The next day we got the call: her femur – her thigh bone – was broken just short of the joint. We rode over to the vet and talked with Persef’s doctor, Stefanie Dobbins, and saw the x-rays. Dr. Dobbins went over the choices for us, acknowledging that none of them were good. In fact, the owner, Dr. Brown, who had worked on Persef advised that we give up and put her to sleep. Dobbins suggested that we give her a shot and operate on the leg, put a plate and screws to hold the bone together. She admitted we only had a 50-50 chance of success but Persef had been through so much and was still feisty, we decided to give Persef one more chance.
She came through the operation with no problems and we took her home but she still had to be confined in her cage. Through the subsequent weeks we gave her plenty of lap time and she seemed to be doing well. Finally, she was liberated – or was supposed to: she couldn’t put any weight on her leg. Back to the vet and more x-rays. The news was as bad as we feared. The entire bone had collapsed into multiple pieces.
That was it.
We took her home, back into her cage and we had to decide what to do. Actually, when. We waited until after the election. I must admit I was a coward about it and just wanted to wait. I’d been through this part of being a pet owner with Oscar and just wanted to push it off, knowing it wouldn’t make any difference but unwilling to make the decision.
Finally, we couldn’t put it off any longer and made an appointment to end it. It was more complicated and less personal than the way we ended it with Oscar. With him, the vet gave him 2 injections: one to put him to sleep, the second to stop his heart. All this with the little guy in my arms, tears streaming down my face. At Hickory, they put Persef in an anesthesia box, when she was out, they put a mask on her, and gave her an intravenous ‘overdose’ to end her life. We could hold her but only at arm’s length. While this was less personal, it didn’t stop the tears. Why didn’t I insist on the simple method? Probably I was intimidated by the clinical setting but now it was over.

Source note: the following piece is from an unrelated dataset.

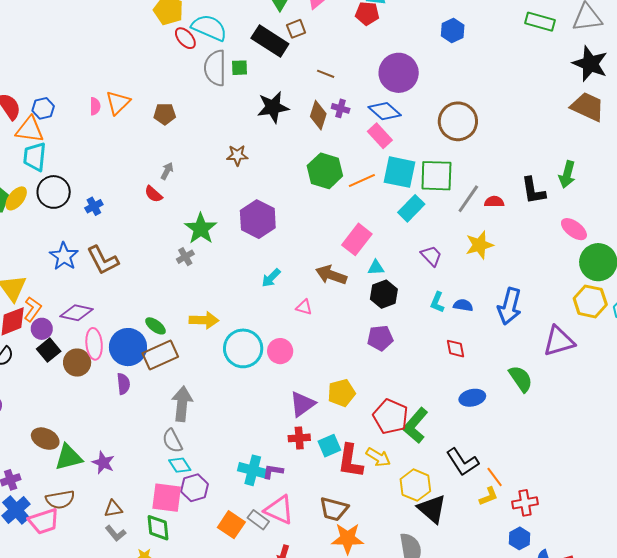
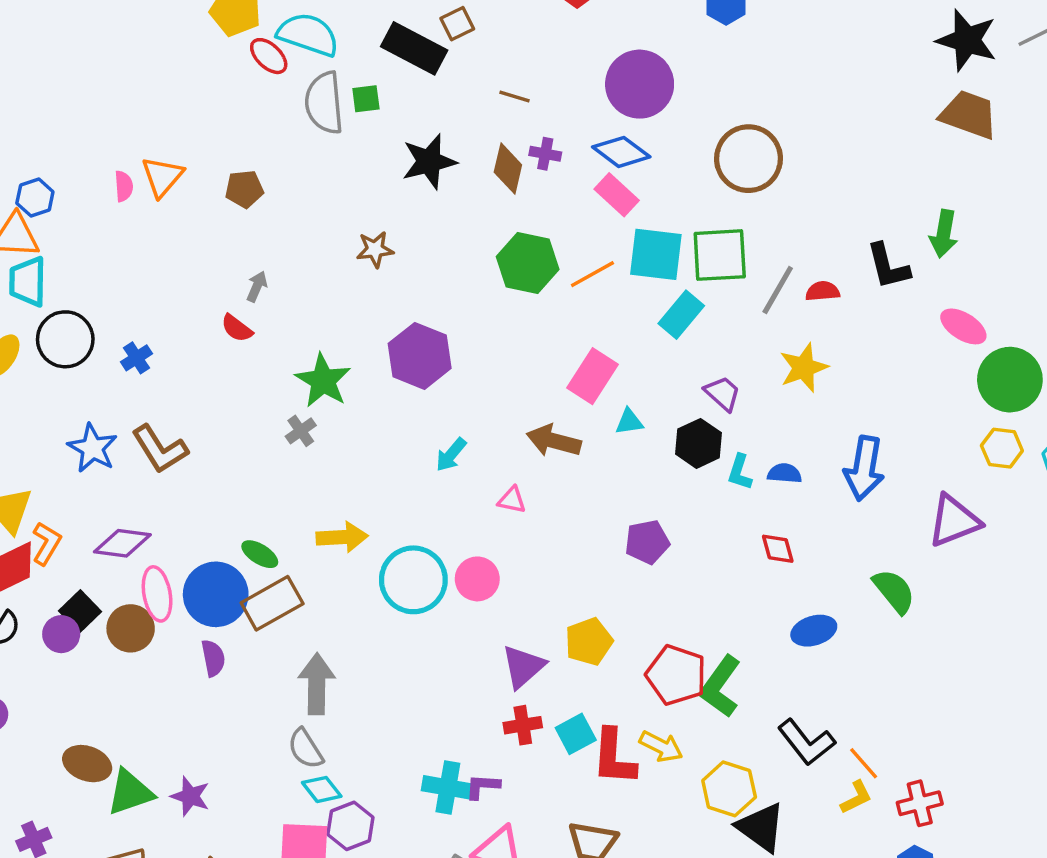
black hexagon: (384, 294) -> (699, 443), moved
yellow hexagon: (590, 301) -> (1002, 448), size x0.7
purple circle: (42, 329) -> (61, 634), moved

We came home to only one cat for the first time in 12 years.
Achilles has seemingly taken it well though he doesn’t have his playmate any longer and doesn’t have someone to lick and be licked back. He spends a lot more time with us especially while we’re watching TV. As for me, I frequently look at the pictures I have of her, especially on my phone.
I frequently think of the line from ‘The Hammer of God,’ Arthur C. Clarke’s novel, where he describes the sadness of pet ownership and the seeming insanity of humans having a companion that we are doomed to lose:
“Why, Robert Singh often wondered, did we give our hearts to friends whose life spans are so much shorter than our own?”